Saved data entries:
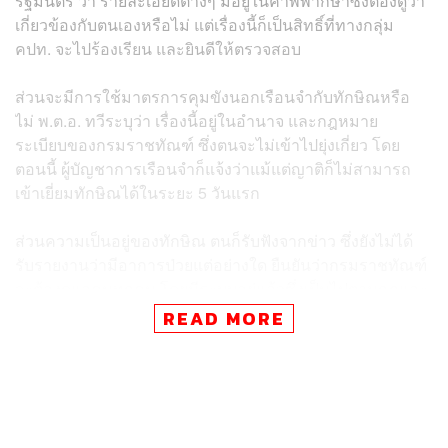
รัฐมนตรี ว่า รายละเอียดต่างๆ มีอยู่ในคำพิพากษาซึ่งต้องดูว่า
เกี่ยวข้องกับตนเองหรือไม่ แต่เรื่องนี้ก็เป็นสิทธิ์ที่ทางกลุ่ม
คปท. จะไปร้องเรียน และยินดีให้ตรวจสอบ
ส่วนจะมีการใช้มาตรการคุมขังนอกเรือนจำกับทักษิณหรือ
ไม่ พ.ต.อ. ทวีระบุว่า เรื่องนี้อยู่ในอำนาจ และกฎหมาย
ระเบียบของกรมราชทัณฑ์ ซึ่งตนจะไม่เข้าไปยุ่งเกี่ยว โดย
ตอนนี้ ผู้บัญชาการเรือนจำก็แจ้งว่าแม้แต่ญาติก็ไม่สามารถ
เข้าเยี่ยมทักษิณได้ในระยะ 5 วันแรก
ส่วนความเป็นอยู่ของทักษิณ ตนก็รับฟังจากข่าว ซึ่งยังไม่ได้
รับรายงานว่ามีอาการป่วยแต่อย่างใด ยืนยันว่ากรมราชทัณฑ์
จะต้องดูแลคนทุกคน โดยมีระบบอยู่แล้วซึ่งเป็นไปตามกฎและ
ระเบียบของกรมราชทัณฑ์ ซึ่งตั้งแต่ตั้งมาก็ไม่เคยมีลักษณะ
READ MORE
แบบนี้
ทั้งนี้ ตอนที่ตัวเองเข้ามาดำรงตำแหน่ง ทักษิณก็เข้ามาอยู่
ภายในเรือนจำแล้ว ซึ่งเป็นอีกรัฐบาลหนึ่ง และเชื่อว่ามีการ
ปฏิบัติตามกฏหมายและระเบียบ แต่ทั้งนี้ต้องนำคำพิพากษา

WORK ORDER
Each record above should be retyped exactly, with no pictures carried over.

ANSWER BOX
รัฐมนตรี ว่า รายละเอียดต่างๆ มีอยู่ในคำพิพากษาซึ่งต้องดูว่า
เกี่ยวข้องกับตนเองหรือไม่ แต่เรื่องนี้ก็เป็นสิทธิ์ที่ทางกลุ่ม
คปท. จะไปร้องเรียน และยินดีให้ตรวจสอบ
ส่วนจะมีการใช้มาตรการคุมขังนอกเรือนจำกับทักษิณหรือ
ไม่ พ.ต.อ. ทวีระบุว่า เรื่องนี้อยู่ในอำนาจ และกฎหมาย
ระเบียบของกรมราชทัณฑ์ ซึ่งตนจะไม่เข้าไปยุ่งเกี่ยว โดย
ตอนนี้ ผู้บัญชาการเรือนจำก็แจ้งว่าแม้แต่ญาติก็ไม่สามารถ
เข้าเยี่ยมทักษิณได้ในระยะ 5 วันแรก
ส่วนความเป็นอยู่ของทักษิณ ตนก็รับฟังจากข่าว ซึ่งยังไม่ได้
รับรายงานว่ามีอาการป่วยแต่อย่างใด ยืนยันว่ากรมราชทัณฑ์
จะต้องดูแลคนทุกคน โดยมีระบบอยู่แล้วซึ่งเป็นไปตามกฎและ
ระเบียบของกรมราชทัณฑ์ ซึ่งตั้งแต่ตั้งมาก็ไม่เคยมีลักษณะ
READ MORE
แบบนี้
ทั้งนี้ ตอนที่ตัวเองเข้ามาดำรงตำแหน่ง ทักษิณก็เข้ามาอยู่
ภายในเรือนจำแล้ว ซึ่งเป็นอีกรัฐบาลหนึ่ง และเชื่อว่ามีการ
ปฏิบัติตามกฏหมายและระเบียบ แต่ทั้งนี้ต้องนำคำพิพากษา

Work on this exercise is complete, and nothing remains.